Several flights canceled, rescheduled due to Hong Kong protests


Posted at Aug 05 2019 07:46 AM | Updated as of Aug 05 2019 04:11 PM

MANILA - Several flights to and from Hong Kong were canceled and rescheduled on Monday as pro-democracy protesters launched a city-wide strike to pressure embattled pro-Beijing leaders, authorities said. 

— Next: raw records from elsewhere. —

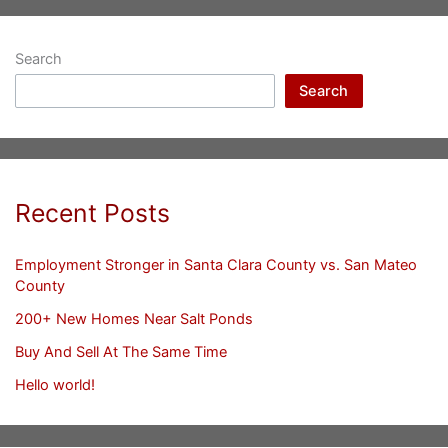
Search
Search
Recent Posts
Employment Stronger in Santa Clara County vs. San Mateo
County
200+ New Homes Near Salt Ponds
Buy And Sell At The Same Time
Hello world!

As of 8 a.m., the following flights have been canceled, according to the Manila International Airport Authority: 
Philippine Airlines

PR 306 Manila - Hong Kong
PR 307 Hong Kong - Manila
PR 318 Manila - Hong Kong 
PR 319 Hong Kong - Manila 

Cathay Pacific
CX907 - Hong Kong to Manila
CX906 - Manila to Hong Kong
CX919 - Hong Kong to Manila
CX918 - Manila to Hong Kong
CX903 - Hong Kong to Manila
CX902 - Manila to Hong Kong
CX935 - Hong Kong to Manila
CX934 - Manila to Hong Kong

CX912 - Manila to Hong Kong 
CX939 - Hong Kong to Manila 
CX976 - Manila to Hong Kong 


5J112 - Manila to Hong Kong
5J113 - Hong Kong to Manila 

Cebu Pacific said passengers affected by the canceled flights will be accommodated on a later flight within the day:

5J 114 Manila – Hong Kong (6:05 p.m. – 8:40 p.m.)
5J 115 Hong Kong – Manila (10:05 p.m. – 12:25 a.m.)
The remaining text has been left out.